=== Begin Enclosure ===

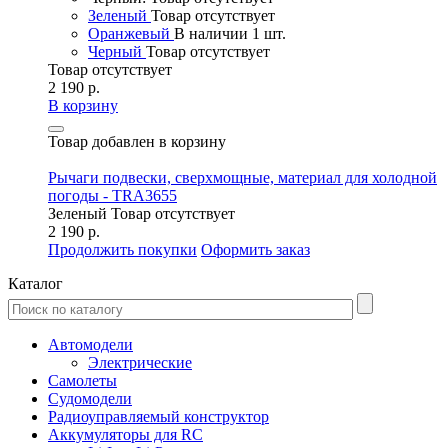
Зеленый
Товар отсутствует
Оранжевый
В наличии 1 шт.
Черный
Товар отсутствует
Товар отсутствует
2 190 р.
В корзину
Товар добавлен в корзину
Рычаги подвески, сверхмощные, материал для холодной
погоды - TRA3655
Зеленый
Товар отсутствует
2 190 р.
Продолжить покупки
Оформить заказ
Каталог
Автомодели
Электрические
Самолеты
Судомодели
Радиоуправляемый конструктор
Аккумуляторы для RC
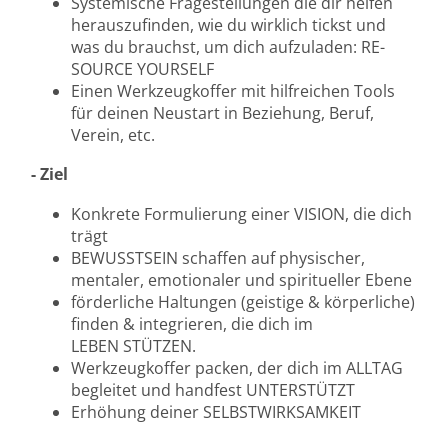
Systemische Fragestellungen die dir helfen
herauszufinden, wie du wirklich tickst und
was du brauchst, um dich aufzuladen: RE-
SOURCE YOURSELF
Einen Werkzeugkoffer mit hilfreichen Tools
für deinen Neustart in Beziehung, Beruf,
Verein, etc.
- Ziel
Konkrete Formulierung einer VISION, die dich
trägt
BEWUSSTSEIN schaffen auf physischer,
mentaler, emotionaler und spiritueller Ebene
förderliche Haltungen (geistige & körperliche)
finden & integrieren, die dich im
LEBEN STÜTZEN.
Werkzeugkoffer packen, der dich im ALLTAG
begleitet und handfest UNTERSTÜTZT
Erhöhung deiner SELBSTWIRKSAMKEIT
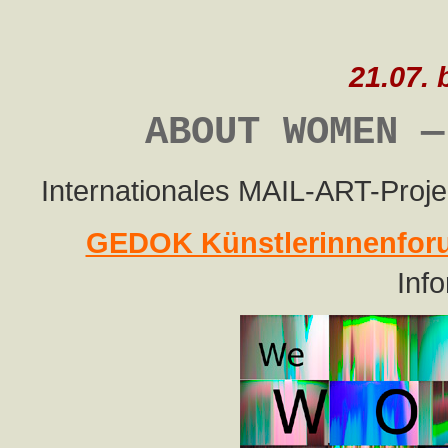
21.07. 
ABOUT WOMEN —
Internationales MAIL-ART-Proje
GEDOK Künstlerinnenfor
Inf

=== End Enclosure ===
=== Begin Enclosure ===

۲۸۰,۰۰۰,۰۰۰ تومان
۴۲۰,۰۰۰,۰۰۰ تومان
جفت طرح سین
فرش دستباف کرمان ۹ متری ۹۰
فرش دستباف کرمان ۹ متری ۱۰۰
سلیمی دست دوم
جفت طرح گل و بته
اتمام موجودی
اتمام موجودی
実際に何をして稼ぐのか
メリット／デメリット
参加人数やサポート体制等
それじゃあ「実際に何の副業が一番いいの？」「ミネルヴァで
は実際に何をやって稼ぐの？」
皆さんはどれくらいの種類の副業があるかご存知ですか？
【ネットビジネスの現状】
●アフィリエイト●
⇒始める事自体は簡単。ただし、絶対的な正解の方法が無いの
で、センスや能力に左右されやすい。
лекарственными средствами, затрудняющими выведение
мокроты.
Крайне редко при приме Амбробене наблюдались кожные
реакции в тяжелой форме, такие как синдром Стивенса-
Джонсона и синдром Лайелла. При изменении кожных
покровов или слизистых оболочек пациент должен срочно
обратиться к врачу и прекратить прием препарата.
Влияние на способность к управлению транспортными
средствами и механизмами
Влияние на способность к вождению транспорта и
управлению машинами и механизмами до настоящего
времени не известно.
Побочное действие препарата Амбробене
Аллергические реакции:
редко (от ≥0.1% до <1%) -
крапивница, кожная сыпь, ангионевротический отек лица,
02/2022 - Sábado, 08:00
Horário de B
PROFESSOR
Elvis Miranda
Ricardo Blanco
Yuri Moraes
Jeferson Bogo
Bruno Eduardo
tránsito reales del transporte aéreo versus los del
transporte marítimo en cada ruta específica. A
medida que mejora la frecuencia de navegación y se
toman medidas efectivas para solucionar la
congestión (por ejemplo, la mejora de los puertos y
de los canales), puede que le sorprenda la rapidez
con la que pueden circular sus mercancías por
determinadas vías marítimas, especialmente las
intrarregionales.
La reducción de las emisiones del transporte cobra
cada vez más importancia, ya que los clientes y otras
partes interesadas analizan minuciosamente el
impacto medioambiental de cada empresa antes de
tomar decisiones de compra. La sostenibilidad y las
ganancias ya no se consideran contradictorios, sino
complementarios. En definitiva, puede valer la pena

=== End Enclosure ===

In the data above, tally the lines that contain the string "cada" and give that figure alone.

3